PROMPT.
Every line of the data below should be printed exactly. Nothing may be dropped.

SUPPLIED DATA.
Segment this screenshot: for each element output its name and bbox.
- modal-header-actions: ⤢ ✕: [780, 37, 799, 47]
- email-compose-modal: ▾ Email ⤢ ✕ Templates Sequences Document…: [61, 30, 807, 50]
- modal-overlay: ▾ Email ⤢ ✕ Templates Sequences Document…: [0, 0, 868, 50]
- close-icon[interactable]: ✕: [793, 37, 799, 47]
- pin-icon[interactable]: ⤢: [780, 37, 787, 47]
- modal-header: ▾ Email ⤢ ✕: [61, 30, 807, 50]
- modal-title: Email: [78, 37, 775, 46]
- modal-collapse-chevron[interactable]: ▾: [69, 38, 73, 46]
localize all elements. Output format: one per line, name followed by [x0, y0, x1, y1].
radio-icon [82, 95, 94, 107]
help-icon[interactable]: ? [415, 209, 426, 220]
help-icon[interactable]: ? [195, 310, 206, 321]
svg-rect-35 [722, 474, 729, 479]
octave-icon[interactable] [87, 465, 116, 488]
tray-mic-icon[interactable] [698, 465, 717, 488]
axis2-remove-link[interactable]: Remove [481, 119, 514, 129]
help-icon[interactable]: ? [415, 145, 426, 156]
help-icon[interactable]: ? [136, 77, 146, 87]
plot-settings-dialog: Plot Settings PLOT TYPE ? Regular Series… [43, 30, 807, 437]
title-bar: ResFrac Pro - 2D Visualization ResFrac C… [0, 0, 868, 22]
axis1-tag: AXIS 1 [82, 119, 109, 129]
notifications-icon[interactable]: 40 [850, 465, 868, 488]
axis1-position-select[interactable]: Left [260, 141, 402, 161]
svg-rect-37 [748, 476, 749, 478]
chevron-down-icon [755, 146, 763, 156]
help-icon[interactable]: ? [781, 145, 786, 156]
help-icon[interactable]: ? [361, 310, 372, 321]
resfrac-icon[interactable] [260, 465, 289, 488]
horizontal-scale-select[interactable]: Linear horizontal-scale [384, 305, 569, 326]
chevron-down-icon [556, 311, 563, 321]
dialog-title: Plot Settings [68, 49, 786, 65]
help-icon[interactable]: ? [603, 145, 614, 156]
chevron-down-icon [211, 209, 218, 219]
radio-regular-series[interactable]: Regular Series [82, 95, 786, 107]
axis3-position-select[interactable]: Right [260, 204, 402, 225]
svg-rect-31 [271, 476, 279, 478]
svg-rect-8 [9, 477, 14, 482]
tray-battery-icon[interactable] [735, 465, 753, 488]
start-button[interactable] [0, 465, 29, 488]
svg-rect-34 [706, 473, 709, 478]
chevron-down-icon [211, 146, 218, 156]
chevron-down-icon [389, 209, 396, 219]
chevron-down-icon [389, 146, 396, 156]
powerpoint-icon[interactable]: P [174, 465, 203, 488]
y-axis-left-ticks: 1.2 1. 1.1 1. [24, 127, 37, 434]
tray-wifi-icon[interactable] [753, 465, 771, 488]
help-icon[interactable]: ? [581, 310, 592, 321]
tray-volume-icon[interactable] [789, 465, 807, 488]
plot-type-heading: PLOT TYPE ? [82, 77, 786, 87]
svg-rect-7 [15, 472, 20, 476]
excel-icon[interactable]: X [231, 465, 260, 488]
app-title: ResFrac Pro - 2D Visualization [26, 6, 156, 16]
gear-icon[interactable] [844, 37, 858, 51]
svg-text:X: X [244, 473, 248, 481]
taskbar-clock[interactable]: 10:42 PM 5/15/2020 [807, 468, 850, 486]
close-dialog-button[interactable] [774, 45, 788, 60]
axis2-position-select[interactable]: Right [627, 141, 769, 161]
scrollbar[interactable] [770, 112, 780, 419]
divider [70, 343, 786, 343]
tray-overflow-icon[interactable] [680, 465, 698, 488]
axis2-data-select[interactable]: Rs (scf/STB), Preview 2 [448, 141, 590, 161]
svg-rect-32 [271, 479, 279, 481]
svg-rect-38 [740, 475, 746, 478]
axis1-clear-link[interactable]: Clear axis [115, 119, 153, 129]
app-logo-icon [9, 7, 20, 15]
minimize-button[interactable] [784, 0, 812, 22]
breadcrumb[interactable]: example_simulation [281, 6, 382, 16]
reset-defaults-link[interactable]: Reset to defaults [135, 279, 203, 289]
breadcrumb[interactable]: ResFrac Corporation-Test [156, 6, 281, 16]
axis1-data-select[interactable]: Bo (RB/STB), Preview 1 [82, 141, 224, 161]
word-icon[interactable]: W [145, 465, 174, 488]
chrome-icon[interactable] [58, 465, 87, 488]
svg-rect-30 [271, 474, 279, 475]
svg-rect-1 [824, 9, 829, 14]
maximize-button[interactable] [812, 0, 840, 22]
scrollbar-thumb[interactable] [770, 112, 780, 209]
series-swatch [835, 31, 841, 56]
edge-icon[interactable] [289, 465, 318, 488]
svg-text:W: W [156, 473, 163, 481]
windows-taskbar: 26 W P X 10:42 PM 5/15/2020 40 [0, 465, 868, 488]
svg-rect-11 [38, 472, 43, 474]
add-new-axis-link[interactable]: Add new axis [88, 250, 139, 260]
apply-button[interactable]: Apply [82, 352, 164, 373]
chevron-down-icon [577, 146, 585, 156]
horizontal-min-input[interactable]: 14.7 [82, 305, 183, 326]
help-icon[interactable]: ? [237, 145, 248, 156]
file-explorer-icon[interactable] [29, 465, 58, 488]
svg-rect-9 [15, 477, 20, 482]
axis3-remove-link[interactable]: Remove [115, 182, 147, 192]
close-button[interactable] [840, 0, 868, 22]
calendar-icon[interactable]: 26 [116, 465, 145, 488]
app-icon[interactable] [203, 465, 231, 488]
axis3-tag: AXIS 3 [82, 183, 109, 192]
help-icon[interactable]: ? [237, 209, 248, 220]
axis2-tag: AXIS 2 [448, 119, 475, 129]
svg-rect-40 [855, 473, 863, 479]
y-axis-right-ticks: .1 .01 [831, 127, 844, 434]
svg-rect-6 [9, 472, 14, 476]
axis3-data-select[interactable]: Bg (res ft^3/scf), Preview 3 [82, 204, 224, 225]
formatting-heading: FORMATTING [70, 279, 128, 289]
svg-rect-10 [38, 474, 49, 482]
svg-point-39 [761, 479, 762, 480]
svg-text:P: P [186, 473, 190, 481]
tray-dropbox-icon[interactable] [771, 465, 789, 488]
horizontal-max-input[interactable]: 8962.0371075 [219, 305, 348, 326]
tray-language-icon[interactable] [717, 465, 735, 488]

WRITTEN RESPONSE.
Segment this screenshot: for each element output its name and bbox.
- modal-header-actions: ⤢ ✕: [780, 37, 799, 47]
- email-compose-modal: ▾ Email ⤢ ✕ Templates Sequences Document…: [61, 30, 807, 50]
- modal-overlay: ▾ Email ⤢ ✕ Templates Sequences Document…: [0, 0, 868, 50]
- close-icon[interactable]: ✕: [793, 37, 799, 47]
- pin-icon[interactable]: ⤢: [780, 37, 787, 47]
- modal-header: ▾ Email ⤢ ✕: [61, 30, 807, 50]
- modal-title: Email: [78, 37, 775, 46]
- modal-collapse-chevron[interactable]: ▾: [69, 38, 73, 46]
localize all elements. Output format: one per line, name followed by [x0, y0, x1, y1].
radio-icon [82, 95, 94, 107]
help-icon[interactable]: ? [415, 209, 426, 220]
help-icon[interactable]: ? [195, 310, 206, 321]
svg-rect-35 [722, 474, 729, 479]
octave-icon[interactable] [87, 465, 116, 488]
tray-mic-icon[interactable] [698, 465, 717, 488]
axis2-remove-link[interactable]: Remove [481, 119, 514, 129]
help-icon[interactable]: ? [415, 145, 426, 156]
help-icon[interactable]: ? [136, 77, 146, 87]
plot-settings-dialog: Plot Settings PLOT TYPE ? Regular Series… [43, 30, 807, 437]
title-bar: ResFrac Pro - 2D Visualization ResFrac C… [0, 0, 868, 22]
axis1-tag: AXIS 1 [82, 119, 109, 129]
notifications-icon[interactable]: 40 [850, 465, 868, 488]
axis1-position-select[interactable]: Left [260, 141, 402, 161]
svg-rect-37 [748, 476, 749, 478]
chevron-down-icon [755, 146, 763, 156]
help-icon[interactable]: ? [781, 145, 786, 156]
help-icon[interactable]: ? [361, 310, 372, 321]
resfrac-icon[interactable] [260, 465, 289, 488]
horizontal-scale-select[interactable]: Linear horizontal-scale [384, 305, 569, 326]
chevron-down-icon [556, 311, 563, 321]
dialog-title: Plot Settings [68, 49, 786, 65]
help-icon[interactable]: ? [603, 145, 614, 156]
chevron-down-icon [211, 209, 218, 219]
radio-regular-series[interactable]: Regular Series [82, 95, 786, 107]
axis3-position-select[interactable]: Right [260, 204, 402, 225]
svg-rect-31 [271, 476, 279, 478]
svg-rect-8 [9, 477, 14, 482]
tray-battery-icon[interactable] [735, 465, 753, 488]
start-button[interactable] [0, 465, 29, 488]
svg-rect-34 [706, 473, 709, 478]
chevron-down-icon [211, 146, 218, 156]
chevron-down-icon [389, 209, 396, 219]
chevron-down-icon [389, 146, 396, 156]
powerpoint-icon[interactable]: P [174, 465, 203, 488]
y-axis-left-ticks: 1.2 1. 1.1 1. [24, 127, 37, 434]
tray-wifi-icon[interactable] [753, 465, 771, 488]
help-icon[interactable]: ? [581, 310, 592, 321]
tray-volume-icon[interactable] [789, 465, 807, 488]
plot-type-heading: PLOT TYPE ? [82, 77, 786, 87]
svg-rect-7 [15, 472, 20, 476]
excel-icon[interactable]: X [231, 465, 260, 488]
app-title: ResFrac Pro - 2D Visualization [26, 6, 156, 16]
gear-icon[interactable] [844, 37, 858, 51]
svg-text:X: X [244, 473, 248, 481]
taskbar-clock[interactable]: 10:42 PM 5/15/2020 [807, 468, 850, 486]
close-dialog-button[interactable] [774, 45, 788, 60]
axis2-position-select[interactable]: Right [627, 141, 769, 161]
scrollbar[interactable] [770, 112, 780, 419]
divider [70, 343, 786, 343]
tray-overflow-icon[interactable] [680, 465, 698, 488]
axis2-data-select[interactable]: Rs (scf/STB), Preview 2 [448, 141, 590, 161]
svg-rect-32 [271, 479, 279, 481]
svg-rect-38 [740, 475, 746, 478]
axis1-clear-link[interactable]: Clear axis [115, 119, 153, 129]
app-logo-icon [9, 7, 20, 15]
minimize-button[interactable] [784, 0, 812, 22]
breadcrumb[interactable]: example_simulation [281, 6, 382, 16]
reset-defaults-link[interactable]: Reset to defaults [135, 279, 203, 289]
breadcrumb[interactable]: ResFrac Corporation-Test [156, 6, 281, 16]
axis1-data-select[interactable]: Bo (RB/STB), Preview 1 [82, 141, 224, 161]
word-icon[interactable]: W [145, 465, 174, 488]
chrome-icon[interactable] [58, 465, 87, 488]
svg-rect-30 [271, 474, 279, 475]
svg-rect-1 [824, 9, 829, 14]
maximize-button[interactable] [812, 0, 840, 22]
scrollbar-thumb[interactable] [770, 112, 780, 209]
series-swatch [835, 31, 841, 56]
edge-icon[interactable] [289, 465, 318, 488]
svg-text:W: W [156, 473, 163, 481]
windows-taskbar: 26 W P X 10:42 PM 5/15/2020 40 [0, 465, 868, 488]
svg-rect-11 [38, 472, 43, 474]
add-new-axis-link[interactable]: Add new axis [88, 250, 139, 260]
apply-button[interactable]: Apply [82, 352, 164, 373]
chevron-down-icon [577, 146, 585, 156]
horizontal-min-input[interactable]: 14.7 [82, 305, 183, 326]
help-icon[interactable]: ? [237, 145, 248, 156]
file-explorer-icon[interactable] [29, 465, 58, 488]
svg-rect-9 [15, 477, 20, 482]
axis3-remove-link[interactable]: Remove [115, 182, 147, 192]
close-button[interactable] [840, 0, 868, 22]
calendar-icon[interactable]: 26 [116, 465, 145, 488]
app-icon[interactable] [203, 465, 231, 488]
axis3-tag: AXIS 3 [82, 183, 109, 192]
help-icon[interactable]: ? [237, 209, 248, 220]
axis2-tag: AXIS 2 [448, 119, 475, 129]
svg-rect-40 [855, 473, 863, 479]
y-axis-right-ticks: .1 .01 [831, 127, 844, 434]
svg-rect-6 [9, 472, 14, 476]
axis3-data-select[interactable]: Bg (res ft^3/scf), Preview 3 [82, 204, 224, 225]
formatting-heading: FORMATTING [70, 279, 128, 289]
svg-rect-10 [38, 474, 49, 482]
svg-point-39 [761, 479, 762, 480]
svg-text:P: P [186, 473, 190, 481]
tray-dropbox-icon[interactable] [771, 465, 789, 488]
horizontal-max-input[interactable]: 8962.0371075 [219, 305, 348, 326]
tray-language-icon[interactable] [717, 465, 735, 488]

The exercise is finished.